Ahşap geleneksel el sanatlarımızın en başında gelen sanatlarımızdan bir tanesi yani şuan unutulmaya yüz tutmuş, hatta el oyması olarak yalnızca birkaç tane ustanın yürüttüğü bir sanat dalı.
Ahşap oyma tarihin en eski çağlarına kadar dayanan bir sanattır. Nasıl diyeceksiniz, ilk insanlar korunma amaçlı silahlarını, bıçaklarını, oklarını yaylarını, barınma amaçlı evlerini ahşaptan yapmışlar.
Ahşap tabiatta en kolay bulunabilir ve temin edilebilir hammadde olduğu için, ahşabı şekillendirmişler. Kaplarını kacaklarını, silahlarını, oklarını, yaylarını evlerini, ahşaptan kullanmışlar.

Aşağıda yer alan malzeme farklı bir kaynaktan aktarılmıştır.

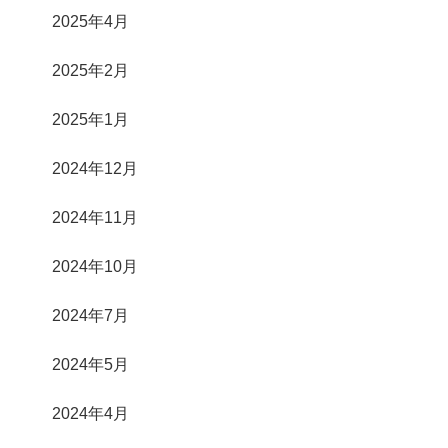
2025年4月
2025年2月
2025年1月
2024年12月
2024年11月
2024年10月
2024年7月
2024年5月
2024年4月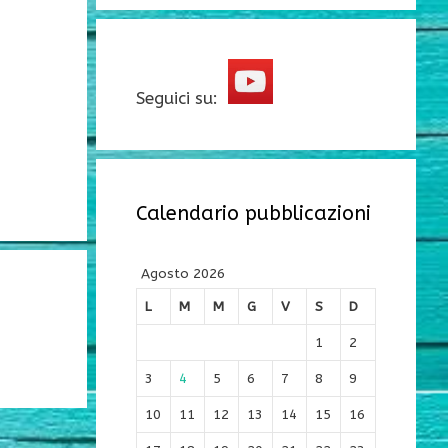
Seguici su:
Calendario pubblicazioni
Agosto 2026
L
M
M
G
V
S
D
1
2
3
4
5
6
7
8
9
10
11
12
13
14
15
16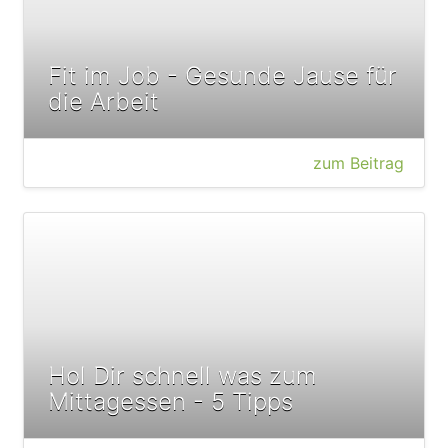
Fit im Job - Gesunde Jause für
die Arbeit
zum Beitrag
Hol Dir schnell was zum
Mittagessen - 5 Tipps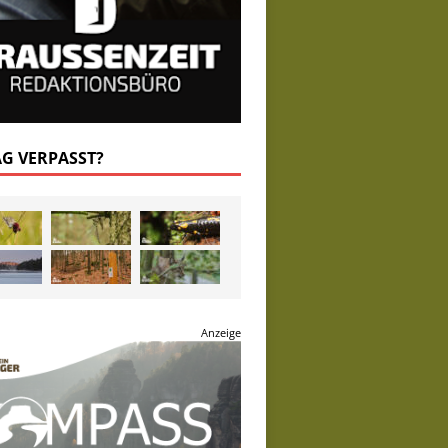
AG VERPASST?
Anzeige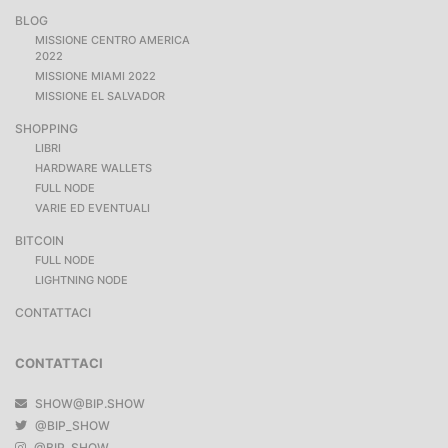
BLOG
MISSIONE CENTRO AMERICA
2022
MISSIONE MIAMI 2022
MISSIONE EL SALVADOR
SHOPPING
LIBRI
HARDWARE WALLETS
FULL NODE
VARIE ED EVENTUALI
BITCOIN
FULL NODE
LIGHTNING NODE
CONTATTACI
CONTATTACI
SHOW@BIP.SHOW
@BIP_SHOW
@BIP_SHOW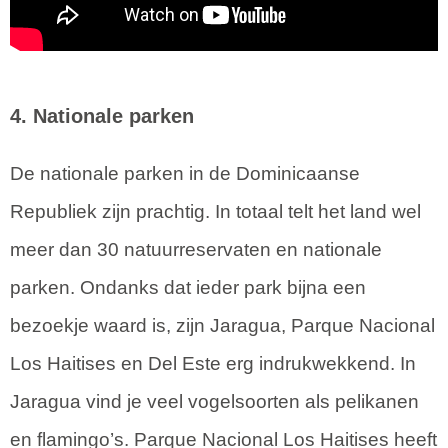
4. Nationale parken
De nationale parken in de Dominicaanse
Republiek zijn prachtig. In totaal telt het land wel
meer dan 30 natuurreservaten en nationale
parken. Ondanks dat ieder park bijna een
bezoekje waard is, zijn Jaragua, Parque Nacional
Los Haitises en Del Este erg indrukwekkend. In
Jaragua vind je veel vogelsoorten als pelikanen
en flamingo’s. Parque Nacional Los Haitises heeft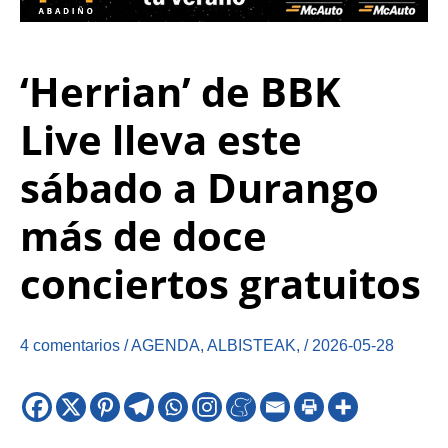
‘Herrian’ de BBK
Live lleva este
sábado a Durango
más de doce
conciertos gratuitos
4 comentarios
/
AGENDA
,
ALBISTEAK
,
/
2026-05-28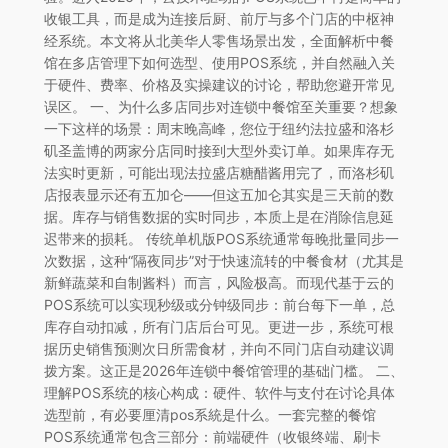
收银工具，而是成为连接后厨、前厅与多个门店的中枢神
经系统。本文将从北美华人零售场景出发，全面解析中餐
馆在多店管理下如何选型、使用POS系统，并自然融入关
于硬件、费率、价格及实操建议的讨论，帮助您避开常见
误区。 一、为什么多店同步对连锁中餐馆至关重要？想象
一下这样的场景：周末晚高峰，您位于纽约法拉盛和洛杉
矶圣盖博的两家分店同时接到大型外卖订单。如果库存无
法实时更新，可能出现法拉盛店糖醋酱用完了，而洛杉矶
店报表显示还有五加仑——但这五加仑其实是三天前的数
据。库存与销售数据的实时同步，本质上是在消除信息延
迟带来的损耗。 传统单机版POS系统通常每晚批量同步一
次数据，这种“隔夜同步”对于快速流转的中餐食材（尤其是
新鲜蔬菜和自制酱料）而言，风险极高。而现代基于云的
POS系统可以实现秒级或分钟级同步：前台每下一单，总
库存自动扣减，所有门店后台可见。更进一步，系统可根
据历史销售预测次日所需食材，并向不同门店自动建议调
拨方案。这正是2026年连锁中餐馆管理的基础门槛。 二、
理解POS系统的核心构成：硬件、软件与支付在讨论具体
选型前，有必要厘清pos系統是什么。一套完整的餐馆
POS系统通常包含三部分：前端硬件（收银终端、刷卡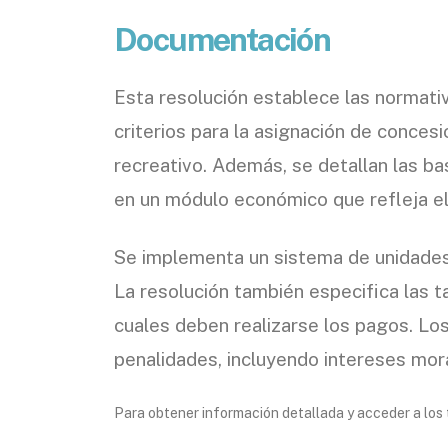
Documentación
Esta resolución establece las normativ
criterios para la asignación de conces
recreativo. Además, se detallan las b
en un módulo económico que refleja el 
Se implementa un sistema de unidades p
La resolución también especifica las ta
cuales deben realizarse los pagos. Lo
penalidades, incluyendo intereses mor
Para obtener información detallada y acceder a los 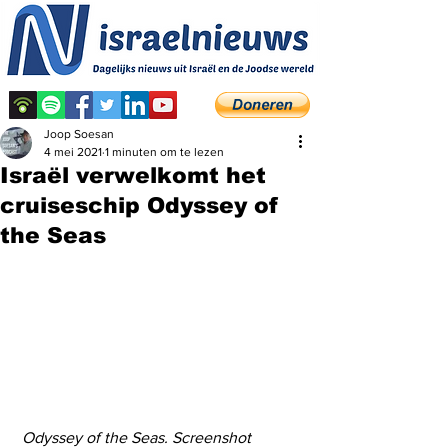
Joop Soesan
4 mei 2021
1 minuten om te lezen
Israël verwelkomt het
cruiseschip Odyssey of
the Seas
Odyssey of the Seas. Screenshot 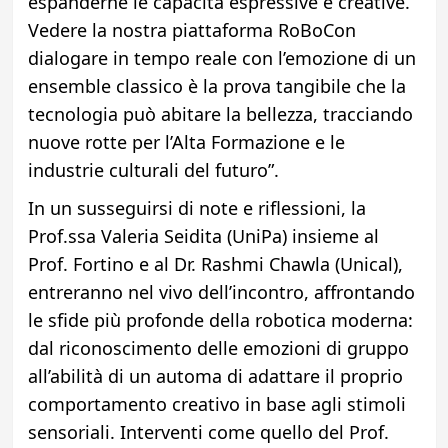
espanderne le capacità espressive e creative.
Vedere la nostra piattaforma RoBoCon
dialogare in tempo reale con l’emozione di un
ensemble classico è la prova tangibile che la
tecnologia può abitare la bellezza, tracciando
nuove rotte per l’Alta Formazione e le
industrie culturali del futuro”.
In un susseguirsi di note e riflessioni, la
Prof.ssa Valeria Seidita (UniPa) insieme al
Prof. Fortino e al Dr. Rashmi Chawla (Unical),
entreranno nel vivo dell’incontro, affrontando
le sfide più profonde della robotica moderna:
dal riconoscimento delle emozioni di gruppo
all’abilità di un automa di adattare il proprio
comportamento creativo in base agli stimoli
sensoriali. Interventi come quello del Prof.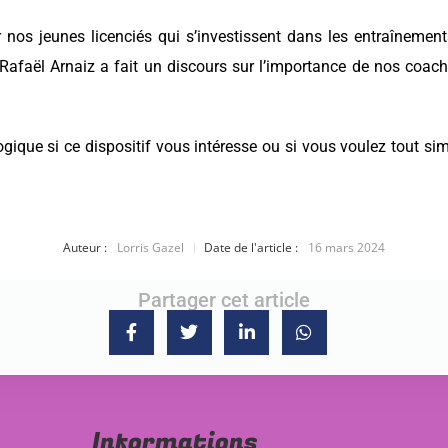
 nos jeunes licenciés qui s’investissent dans les entraînemen
nt Rafaël Arnaiz a fait un discours sur l’importance de nos coac
ique si ce dispositif vous intéresse ou si vous voulez tout simp
Auteur :
Lorris Gazel
Date de l'article :
16 mars 2024
Partager cet article
Informations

Ahşapta bana sorarsanız en ideal kullanılabilecek hammadde ceviz ve kayındır. Onun dışında ithal ağaçlar da var limba, ayus, tik ağacı, abonoz gibi ağaçlar da var lakin onlar çok pahalı, talep doğrultusunda tabi onlarıda temin edebiliyoruz.

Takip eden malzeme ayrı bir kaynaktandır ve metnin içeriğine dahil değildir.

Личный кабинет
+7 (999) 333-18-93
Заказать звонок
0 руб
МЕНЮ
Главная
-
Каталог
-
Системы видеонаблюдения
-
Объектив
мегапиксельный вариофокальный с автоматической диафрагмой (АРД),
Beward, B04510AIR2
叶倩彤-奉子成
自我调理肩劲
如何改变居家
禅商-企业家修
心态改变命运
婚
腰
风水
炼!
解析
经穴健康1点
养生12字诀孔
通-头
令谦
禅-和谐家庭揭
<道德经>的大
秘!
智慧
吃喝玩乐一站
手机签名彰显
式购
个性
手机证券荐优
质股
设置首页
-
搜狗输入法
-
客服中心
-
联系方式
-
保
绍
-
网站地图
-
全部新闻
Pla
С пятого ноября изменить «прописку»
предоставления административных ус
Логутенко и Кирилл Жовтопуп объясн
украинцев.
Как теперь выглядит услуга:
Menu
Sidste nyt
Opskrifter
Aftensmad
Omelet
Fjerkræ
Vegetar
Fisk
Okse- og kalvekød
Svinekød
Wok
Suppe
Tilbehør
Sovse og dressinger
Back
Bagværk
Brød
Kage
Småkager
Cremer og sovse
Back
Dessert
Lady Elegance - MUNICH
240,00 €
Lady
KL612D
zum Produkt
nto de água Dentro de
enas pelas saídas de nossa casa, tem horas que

Bu dönem yoğun olarak mihrap mimber işi yapıyoruz, camilerimizi süslemeye çalışıyoruz çünkü dünya sanat tarihinde de böyle. Bakıyosun dünyadaki en güzel sanatsal şaheserler ibadethanelerde çıkmış. Kiliseler, katedraller ve kütüphaneler. Dünyadaki muhteşem sanatsal eserler buralarda vücut bulmuş. O anlamda ben özellikle cami işlerine biraz daha imtina ediyorum, biraz daha özen gösteriyorum ki, ibadethanelerimizi en güzel şekilde süsleyelim diye.
Onun dışında dekorasyon işi çalışıyoruz. Ayna, aplikdir, tavan süslemeleridir, bunları da çalışıyoruz, küçük objeler çalışıyoruz, üç boyutlu küçük objeler biblolar çalışıyoruz, yani ahşabı hayatın her alanına aktarmaya çalışıyoruzki bu da talep doğrultusunda oluyor.
Bizim haftada bir tane yaptığımızı, adam makinada günde yüz tane yapabiliyor, bu anlamda makinalaşmanın tabiki çok büyük zararı var. Ama umut ediyorumki ben, insanlarda tekrar sanatsal bir bilinç oluşmaya başladı, yani benim evimde güzel bir ayna olsun, güzel bir sandık olsun, ya da benim camimde güzel bir mihrab olsun, mimber olsun... İnsanlarda o anlamda sanatsal bilinç oluşmaya başladı, bu da bizi biraz daha umutlandırıyor.